Memory allocation

Memory allocation

H allocates memory in two separate heaps, managed by two separate garbage collectors: the R garbage collector and the one that is part of the GHC runtime. Either heap can in general contain pointers to values in the other heap, yet neither garbage collector is aware of what is going on in the heap that it does not manage. As a result, one must be very careful when allocating memory to ensure that one GC does not cut the grass under the feet of the other, e.g. by deallocating a value pointed to from the other heap. H provides a wide list of features and mechanisms for safe and easy memory management.

Description of garbage collection systems

Haskell garbage collection system

Haskell has a concurrent, stop-the-world, copying generational GC. This means that all evaluation will be stopped while GC is performed. And Haskell data structures can`t be used transparently in foreign code, since the GC may move them. However, Haskell does support pinned memory, which is not relocatable.

Another option for using Haskell structures in foreign runtime is through the use of the StablePtr. A stable pointer is a reference to a Haskell expression that is guaranteed not to be affected by garbage collection, i.e., it will neither be deallocated nor will the value of the stable pointer itself change during GC (ordinary references may be relocated during garbage collection).

To check objects being used, the Haskell GC traverses objects starting from the top level (root) objects and relocates usable objects, so no additional protection is required.
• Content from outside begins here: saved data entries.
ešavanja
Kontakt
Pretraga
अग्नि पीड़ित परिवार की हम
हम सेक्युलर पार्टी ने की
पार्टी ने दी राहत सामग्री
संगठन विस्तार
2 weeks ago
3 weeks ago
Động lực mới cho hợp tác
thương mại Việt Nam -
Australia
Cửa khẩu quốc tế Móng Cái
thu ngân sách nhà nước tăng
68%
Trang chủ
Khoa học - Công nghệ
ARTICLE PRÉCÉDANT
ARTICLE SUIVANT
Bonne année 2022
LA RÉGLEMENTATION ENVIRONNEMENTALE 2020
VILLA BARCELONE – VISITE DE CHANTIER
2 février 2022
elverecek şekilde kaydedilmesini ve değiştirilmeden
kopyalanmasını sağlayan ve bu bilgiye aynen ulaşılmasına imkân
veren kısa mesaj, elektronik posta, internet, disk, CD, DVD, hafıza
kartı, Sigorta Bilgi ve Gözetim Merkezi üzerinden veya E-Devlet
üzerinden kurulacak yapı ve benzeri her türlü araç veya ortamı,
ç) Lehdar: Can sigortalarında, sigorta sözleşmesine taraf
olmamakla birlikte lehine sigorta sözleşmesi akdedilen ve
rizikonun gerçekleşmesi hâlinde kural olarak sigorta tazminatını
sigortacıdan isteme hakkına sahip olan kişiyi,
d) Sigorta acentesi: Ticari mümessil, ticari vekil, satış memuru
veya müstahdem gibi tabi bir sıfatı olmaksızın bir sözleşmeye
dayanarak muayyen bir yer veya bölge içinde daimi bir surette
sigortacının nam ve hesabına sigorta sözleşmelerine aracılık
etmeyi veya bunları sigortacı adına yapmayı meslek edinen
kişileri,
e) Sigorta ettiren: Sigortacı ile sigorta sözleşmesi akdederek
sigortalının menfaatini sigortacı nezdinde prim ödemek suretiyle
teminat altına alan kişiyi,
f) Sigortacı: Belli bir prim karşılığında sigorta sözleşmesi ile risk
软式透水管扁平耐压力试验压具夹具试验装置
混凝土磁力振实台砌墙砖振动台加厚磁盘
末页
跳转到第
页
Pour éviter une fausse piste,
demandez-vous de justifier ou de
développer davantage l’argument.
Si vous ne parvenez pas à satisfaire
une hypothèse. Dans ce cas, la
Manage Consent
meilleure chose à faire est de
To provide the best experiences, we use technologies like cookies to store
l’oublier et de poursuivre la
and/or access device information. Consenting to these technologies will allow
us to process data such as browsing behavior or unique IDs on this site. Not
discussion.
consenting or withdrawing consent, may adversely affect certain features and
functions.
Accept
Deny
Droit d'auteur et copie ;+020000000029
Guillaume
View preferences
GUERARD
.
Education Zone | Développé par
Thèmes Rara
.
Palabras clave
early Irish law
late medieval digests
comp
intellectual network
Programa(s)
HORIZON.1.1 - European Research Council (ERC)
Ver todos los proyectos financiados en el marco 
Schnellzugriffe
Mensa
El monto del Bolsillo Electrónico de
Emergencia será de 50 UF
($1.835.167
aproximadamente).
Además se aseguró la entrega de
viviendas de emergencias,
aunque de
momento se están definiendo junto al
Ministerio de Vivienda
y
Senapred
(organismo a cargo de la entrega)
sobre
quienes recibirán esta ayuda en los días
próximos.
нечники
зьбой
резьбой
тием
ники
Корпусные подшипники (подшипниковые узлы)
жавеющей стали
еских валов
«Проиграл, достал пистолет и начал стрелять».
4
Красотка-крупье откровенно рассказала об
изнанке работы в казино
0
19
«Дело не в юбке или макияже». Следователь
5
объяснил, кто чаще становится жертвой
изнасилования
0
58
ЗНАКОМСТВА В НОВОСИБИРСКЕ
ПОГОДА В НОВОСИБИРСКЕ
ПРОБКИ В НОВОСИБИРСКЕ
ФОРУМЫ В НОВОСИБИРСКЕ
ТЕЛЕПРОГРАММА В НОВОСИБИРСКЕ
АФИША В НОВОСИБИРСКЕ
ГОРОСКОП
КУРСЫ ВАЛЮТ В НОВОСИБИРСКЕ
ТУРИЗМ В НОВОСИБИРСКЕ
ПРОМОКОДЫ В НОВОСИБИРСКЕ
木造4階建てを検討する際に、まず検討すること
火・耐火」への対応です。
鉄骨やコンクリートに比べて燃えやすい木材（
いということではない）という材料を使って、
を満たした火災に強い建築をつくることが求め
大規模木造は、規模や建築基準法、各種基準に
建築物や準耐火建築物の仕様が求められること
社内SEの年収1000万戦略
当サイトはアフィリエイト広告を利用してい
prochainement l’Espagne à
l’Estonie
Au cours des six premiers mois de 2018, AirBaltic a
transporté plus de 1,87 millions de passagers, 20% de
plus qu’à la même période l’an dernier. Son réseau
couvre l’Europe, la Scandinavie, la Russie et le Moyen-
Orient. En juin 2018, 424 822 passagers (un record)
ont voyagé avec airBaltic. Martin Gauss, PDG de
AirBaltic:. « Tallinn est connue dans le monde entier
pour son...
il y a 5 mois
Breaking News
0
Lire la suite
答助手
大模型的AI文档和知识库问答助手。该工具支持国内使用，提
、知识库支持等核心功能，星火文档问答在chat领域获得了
For protection of foreign memory Haskell uses Foreign.Ptr that contains a finalizer callback that is invoked when the object is no longer used in Haskell.

R garbage collection system.

R uses a single threaded, stop-the-world, non copying generational GC.

Newly created structures in C that are not yet connected to the object graph can be protected from the GC using the following mechanisms:

  • PROTECT, and PROTECT_PTR macros for protection
  • REPROTECT for protection of the updated object
  • UNPROTECT and UNPROTECT_PTR for removing protection.

Every object that is reachable from a protected variable is also protected.

Basic strategy of H

To keep objects safe from garbage collection, H implements the following strategy. Every object that may be reachable from R is allocated in the R heap so that R can perform deallocation and protection of values. For the programmer, H provides additional functionality that can help to keep values safe.

Low level functions

Low level functions may be used inside the IO or R monad to protect variables in H.

  • protect – synonym for PROTECT macros

  • unprotect – synonym for UNPROTECT_PTR macros

  • withProtected – bracket function that protects variable and unprotects it at the end. Usage example:

    H.eval =<< withProtected (mkString "H.Home") R.lang1

    Here String SEXP “H.Home” is protected until it will be a part of LangSEXP, created by R.lang1. Then R.lang1 becomes unprotected, which is fine as it immediately enters evaluation where it can’t be freed until end of the execution. If the resulting SEXP doesn’t enter evaluation you’ll need to protect it in the toplevel (see Toplevel expressions).

Using these low-level functions directly is not normally necessary: the regions mechanism is a thin layer on top of them that offers a number of static guarantees. See Language.R.Instance and Language.R.GC.

Allocating SEXP

SEXP allocation can be done in the following ways:

  1. Using the low-level alloc* functions. Such variables are not protected.

  2. With unhexp. See SEXP introspection and construction. Such variables require explicit protection.

  3. Using quasi-quotation. Such variables are automatically protected, since the quasiquoter generates code that uses withProtected, so only toplevel expression should be protected.

Function parameters

Most parameter types cannot cross memory boundaries or are explicitly copied when they are passed to and from functions. However it possible to coerce some types with zero-copying:

  • SEXP s a -> SEXP s b
  • SEXP s (Vector Real) -> Vector.Storable Double
  • SEXP s (Vector Int) -> Vector.Storable Int
  • SEXP s (Vector Logical) -> Vector.Storable Bool
  • SEXP s (Vector Char) -> Vector.Storable Word8
  • SEXP s (Vector Char) -> Vector.Storable ByteString

Automatic SEXP’s

Some SEXP values have automatic memory memory management. See Language.R.GC. This automatic memory management comes at a performance cost, and does not scale to more than a few hundred automatically managed values.

To protect Haskell variables from the GC, a global registry is used, which is a global mutable variable that maintains a list of variables that are used by R code. As is the case for much of the rest of the R library, the code for manipulating this global registry is non reentrant. So great care should be taken in a concurrent setting, whose performance, moreover, could well be affected by the synchronization point that is the global registry.

Currently, this global registry is the one already provided by the R interpreter (documented here), in the form of the R_PreserveObject()/R_ReleaseObject() pair of functions. Internally, these functions keep track of protected values in a linked list, which R_ReleaseObject() scans linearly.